Go through the material below and copy each line where the word "Premium" appears.

[Opening The data section]

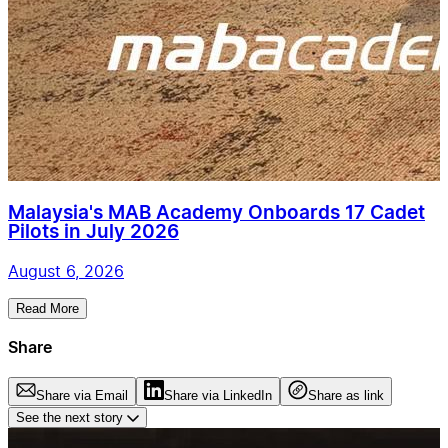
Malaysia's MAB Academy Onboards 17 Cadet
Pilots in July 2026
August 6, 2026
Read More
Share
Share via Email
Share via LinkedIn
Share as link
See the next story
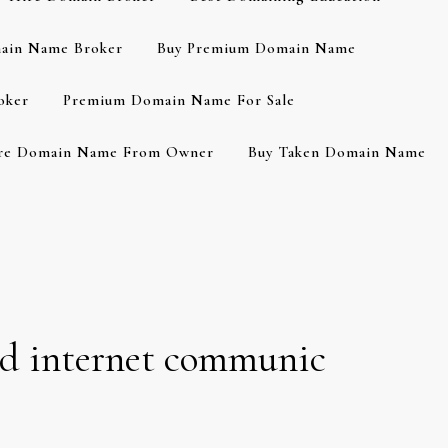
ain Name Broker
Buy Premium Domain Name
oker
Premium Domain Name For Sale
re Domain Name From Owner
Buy Taken Domain Name
ed internet communic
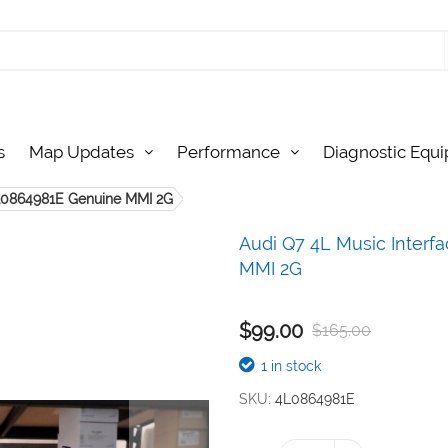
s
Map Updates
Performance
Diagnostic Equ
4L0864981E Genuine MMI 2G
Audi Q7 4L Music Inter
MMI 2G
$99.00
$165.00
1 in stock
SKU
4L0864981E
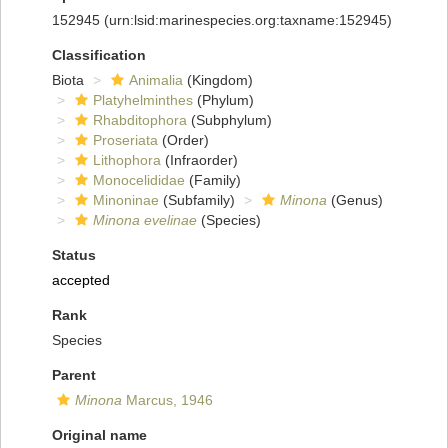
152945
(urn:lsid:marinespecies.org:taxname:152945)
Classification
Biota
Animalia
(Kingdom)
Platyhelminthes
(Phylum)
Rhabditophora
(Subphylum)
Proseriata
(Order)
Lithophora
(Infraorder)
Monocelididae
(Family)
Minoninae
(Subfamily)
Minona
(Genus)
Minona evelinae
(Species)
Status
accepted
Rank
Species
Parent
Minona
Marcus, 1946
Original name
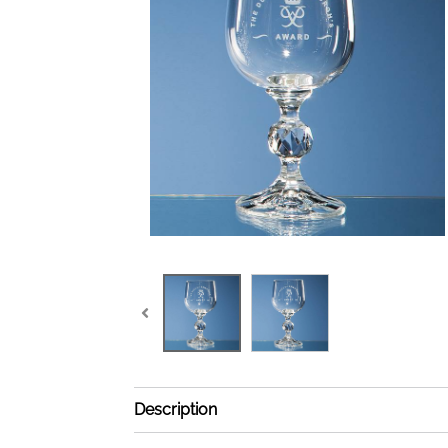
Description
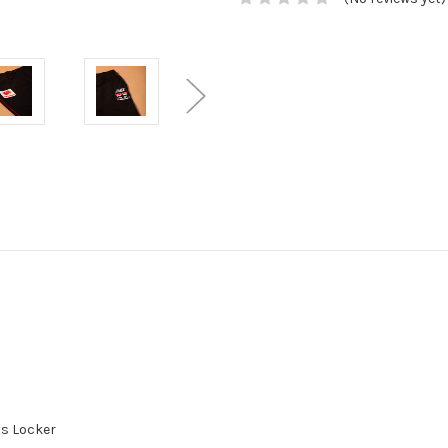
nts Locker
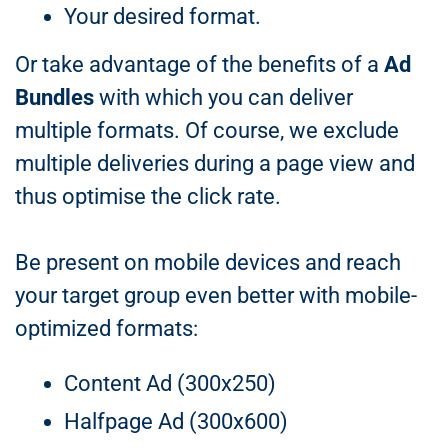
Your desired format.
Or take advantage of the benefits of a
Ad
Bundles
with which you can deliver
multiple formats. Of course, we exclude
multiple deliveries during a page view and
thus optimise the click rate.
Be present on mobile devices and reach
your target group even better with mobile-
optimized formats:
Content Ad (300x250)
Halfpage Ad (300x600)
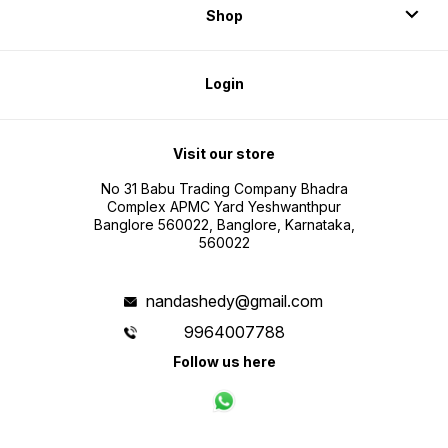
Shop
Login
Visit our store
No 31 Babu Trading Company Bhadra
Complex APMC Yard Yeshwanthpur
Banglore 560022, Banglore, Karnataka,
560022
nandashedy@gmail.com
9964007788
Follow us here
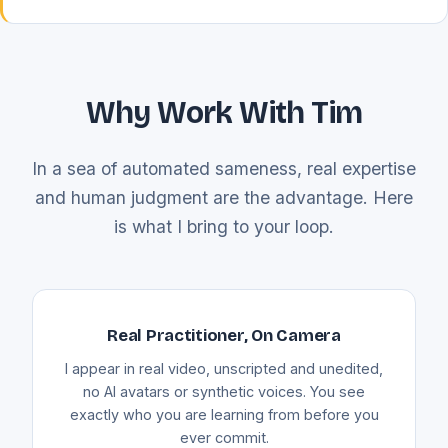
Why Work With Tim
In a sea of automated sameness, real expertise
and human judgment are the advantage. Here
is what I bring to your loop.
Real Practitioner, On Camera
I appear in real video, unscripted and unedited,
no AI avatars or synthetic voices. You see
exactly who you are learning from before you
ever commit.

[Closing The data section]

§ Task response:
Buy Premium Domain Name
Premium Domain Name For Sale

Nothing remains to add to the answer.